Calder left a day job in Toronto, Ontario with dreams of becoming a chef. After a French cuisine and wine experience in California, she moved to Vancouver for culinary school and ended up in France to work on a food-and-wine book. She was to complete the book in weeks; Calder stayed there for years, soaking up all she could about the cooking there.
Given that Canadians celebrate their own Thanksgiving-albeit a month earlier than Americans-Yahoo! spoke to Calder recently on how hosts might enliven their Thanksgiving meals:
Your version of the holiday is several weeks old already, but can you talk about the differences-however subtle-between Canadian Thanksgiving cuisine and American Thanksgiving cuisine.
Honestly, I think the cuisine is all pretty similar. The difference is we just don’t go all-out like Americans do. In a lot of ways, the Thanksgiving holiday in Canada tends to be a little halfhearted and not a primary one like it is in the States. In terms of cuisine, it’s a nearly apples-to-apples comparison-turkey, cranberry, pumpkin pie, same vegetables from your garden-pretty well what you are used to there.
So different approach, same meal?
Precisely. No one really travels across Canada for Thanksgiving because the real big deal, the big holiday event, is Christmas. And the meal itself really is quite similar, but on a much smaller scale. We have skipped [Thanksgiving] occasionally, because it so specifically mirrors our traditional Christmas dinners- except for the plum pudding for dessert [laughs]. Otherwise, Thanksgiving is identical.
Traditionally, a lot of families will make green bean casserole as a side dish in the Midwest. Is there a specialty side dish you recall from your Thanksgivings in Canada that you would encourage people to try for this week’s holiday?

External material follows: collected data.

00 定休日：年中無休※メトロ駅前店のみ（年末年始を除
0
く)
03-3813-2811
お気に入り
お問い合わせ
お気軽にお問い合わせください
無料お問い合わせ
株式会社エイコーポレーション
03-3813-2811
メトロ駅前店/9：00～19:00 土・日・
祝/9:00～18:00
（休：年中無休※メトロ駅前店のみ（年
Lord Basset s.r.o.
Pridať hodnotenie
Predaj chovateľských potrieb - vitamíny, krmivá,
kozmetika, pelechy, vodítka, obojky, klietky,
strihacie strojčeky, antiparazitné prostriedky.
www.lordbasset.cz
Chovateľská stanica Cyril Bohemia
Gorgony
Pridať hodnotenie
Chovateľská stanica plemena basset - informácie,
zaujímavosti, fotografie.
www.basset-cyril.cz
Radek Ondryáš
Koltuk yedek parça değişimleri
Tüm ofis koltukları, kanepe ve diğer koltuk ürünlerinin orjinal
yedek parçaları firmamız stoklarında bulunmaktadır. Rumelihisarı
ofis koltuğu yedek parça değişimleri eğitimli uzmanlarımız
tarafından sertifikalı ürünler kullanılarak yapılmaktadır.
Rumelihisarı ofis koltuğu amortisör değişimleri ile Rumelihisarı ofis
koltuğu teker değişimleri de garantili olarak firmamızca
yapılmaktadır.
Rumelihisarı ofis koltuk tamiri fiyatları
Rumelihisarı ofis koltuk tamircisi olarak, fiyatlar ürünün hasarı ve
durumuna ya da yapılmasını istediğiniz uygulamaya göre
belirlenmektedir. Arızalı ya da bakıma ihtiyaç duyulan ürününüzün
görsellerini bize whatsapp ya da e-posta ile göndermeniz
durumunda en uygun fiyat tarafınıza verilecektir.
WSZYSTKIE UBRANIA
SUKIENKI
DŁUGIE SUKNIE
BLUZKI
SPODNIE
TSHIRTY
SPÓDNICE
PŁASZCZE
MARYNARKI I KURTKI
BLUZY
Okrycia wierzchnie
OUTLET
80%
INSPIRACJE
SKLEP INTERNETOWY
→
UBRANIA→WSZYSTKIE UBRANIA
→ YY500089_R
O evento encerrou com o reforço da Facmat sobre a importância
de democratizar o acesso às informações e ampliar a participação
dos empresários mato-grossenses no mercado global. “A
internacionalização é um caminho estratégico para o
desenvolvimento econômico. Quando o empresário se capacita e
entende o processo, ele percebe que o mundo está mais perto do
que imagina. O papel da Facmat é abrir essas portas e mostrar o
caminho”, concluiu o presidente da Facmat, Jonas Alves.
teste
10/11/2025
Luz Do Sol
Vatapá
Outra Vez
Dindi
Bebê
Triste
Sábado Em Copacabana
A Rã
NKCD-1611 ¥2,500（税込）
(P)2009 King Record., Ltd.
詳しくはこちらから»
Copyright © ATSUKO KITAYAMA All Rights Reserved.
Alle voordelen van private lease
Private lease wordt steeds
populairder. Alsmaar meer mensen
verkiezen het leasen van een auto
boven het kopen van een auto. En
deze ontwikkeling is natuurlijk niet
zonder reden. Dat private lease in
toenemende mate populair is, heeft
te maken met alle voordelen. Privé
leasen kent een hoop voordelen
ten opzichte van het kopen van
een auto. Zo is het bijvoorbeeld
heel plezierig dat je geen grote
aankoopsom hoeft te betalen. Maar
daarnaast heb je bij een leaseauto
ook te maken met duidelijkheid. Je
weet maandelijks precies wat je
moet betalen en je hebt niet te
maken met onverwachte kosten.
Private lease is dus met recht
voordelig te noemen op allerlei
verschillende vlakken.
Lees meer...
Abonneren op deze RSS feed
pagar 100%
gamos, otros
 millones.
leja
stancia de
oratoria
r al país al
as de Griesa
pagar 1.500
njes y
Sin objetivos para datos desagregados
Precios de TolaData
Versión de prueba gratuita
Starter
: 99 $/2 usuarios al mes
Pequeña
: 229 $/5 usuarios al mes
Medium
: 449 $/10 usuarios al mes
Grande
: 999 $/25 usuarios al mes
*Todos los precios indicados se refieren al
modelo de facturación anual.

Huh! That’s different. What’s in that?
It’s a baked hotdish made of french-cut green beans, cream of mushroom soup, with flash-fried onions on top. There are some variations; some people add pearl onions and soy sauce to that mix.
On your show “French Food at Home,” which is seen in the United States on the Cooking Channel, you mention liking to French-ify dishes. With that concept in mind, how might you French-ify some traditional American Thanksgiving dishes?
One of the top of my head, that that urban, Parisian turkey in a sauté pan would be quite a change. Turkey Paupiettes with Chestnuts and Brussel Sprouts . That’s a one-pot Thanksgiving dish that would be something fun, festive and unusual.
Do you have other suggestions for how readers might take a fresh, and perhaps more worldly, approach to the American holiday?
Keeping within the poultry world, Duck a l’Orange could make for a nice run-up-it’s different and rich enough to make Thanksgiving dinner awesome. An Olive and Bacon Aperitif Cake could also make things festive without being too traditional. Just be sure to increase the milk in that recipe by a ¼ cup! [laughs].
A Citrus Squash Tart or Pumpkin Mousse could be a good way to shake up and French-ify dessert.
Non-sequitur: My wife read somewhere that “French Food at Home” was filmed in a “home kitchen.” If so, can you share any details about it? Was there really a swing outside the door?
Yep, it’s a real house. No stage. The kitchen is real, as are the trees you’ve seen through the windows and swing you’ve seen me on. Nothing phony at all, and not a stage-it’s actually a home in Halifax, Nova Scotia. In fact, I’m getting on a flight in a few minutes and will be staying there!
Any plans to continue that show? It seems to be picking up steam in the U.S. on Cooking Channel.
Here’s the thing, I did 78 episodes of that show and there are a lot of those shows you’re not seeing on Food Network or Cooking Channel in the States. You may see more of those at some point, and I may decide to carry on with new “French Food at Home” episodes at some point, but I am also I’m sort of moving on and in development developing some new things.
What else is next for you?
I have a show about dinner parties and one focused on more of France that I’m working on, and I’m just finishing another book-Dinner, Chez Moi– which should be out next September.
It’s been a pleasure to talk to you. Now I shall endure wife my teasing me “talking to a TV crush” through my own Thanksgiving dinner.